EXERCISE REQUIREMENTS
In the entries below, return only the line containing "система оповещения" and those after it, exactly, through the last line.
Top of DATA SHOWN
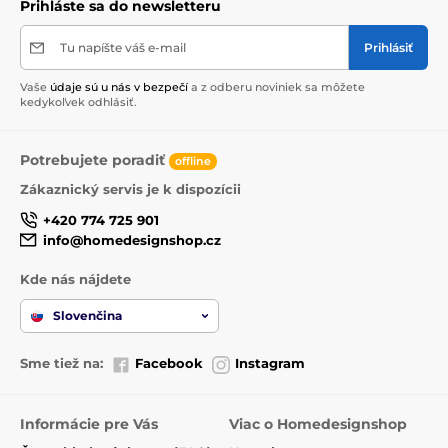
Prihláste sa do newsletteru
Tu napíšte váš e-mail
Prihlásiť
Vaše
údaje sú u nás v bezpečí
a z odberu noviniek sa môžete
kedykoľvek odhlásiť.
Potrebujete poradiť
offline
Zákaznický servis je k dispozícii
+420 774 725 901
info@homedesignshop.cz
Kde nás nájdete
Slovenčina
Sme tiež na:
Facebook
Instagram
Informácie pre Vás
Viac o Homedesignshop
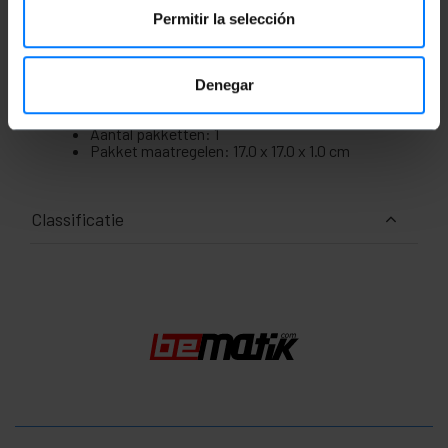
Permitir la selección
Maten en gewichten
Bruto gewicht: 64 g
Denegar
Productafmetingen (breedte x diepte x
hoogte): 17.0 x 17.0 x 1.0 cm
Aantal pakketten: 1
Pakket maatregelen: 17.0 x 17.0 x 1.0 cm
Classificatie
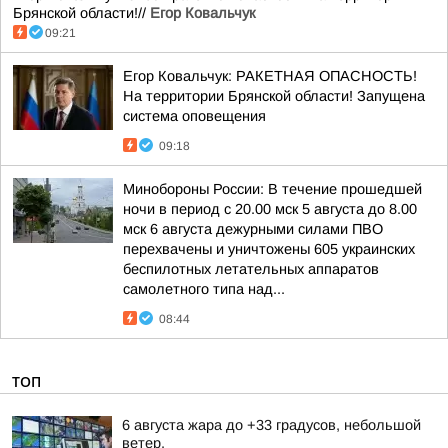
Брянской области!//
Егор Ковальчук
09:21
Егор Ковальчук: РАКЕТНАЯ ОПАСНОСТЬ!
На территории Брянской области! Запущена
система оповещения
09:18
Минобороны России: В течение прошедшей
ночи в период с 20.00 мск 5 августа до 8.00
мск 6 августа дежурными силами ПВО
перехвачены и уничтожены 605 украинских
беспилотных летательных аппаратов
самолетного типа над...
08:44
ТОП
6 августа жара до +33 градусов, небольшой
ветер.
Bottom of DATA SHOWN
RESULT FOR THIS EXERCISE
система оповещения
09:18
Минобороны России: В течение прошедшей
ночи в период с 20.00 мск 5 августа до 8.00
мск 6 августа дежурными силами ПВО
перехвачены и уничтожены 605 украинских
беспилотных летательных аппаратов
самолетного типа над...
08:44
ТОП
6 августа жара до +33 градусов, небольшой
ветер.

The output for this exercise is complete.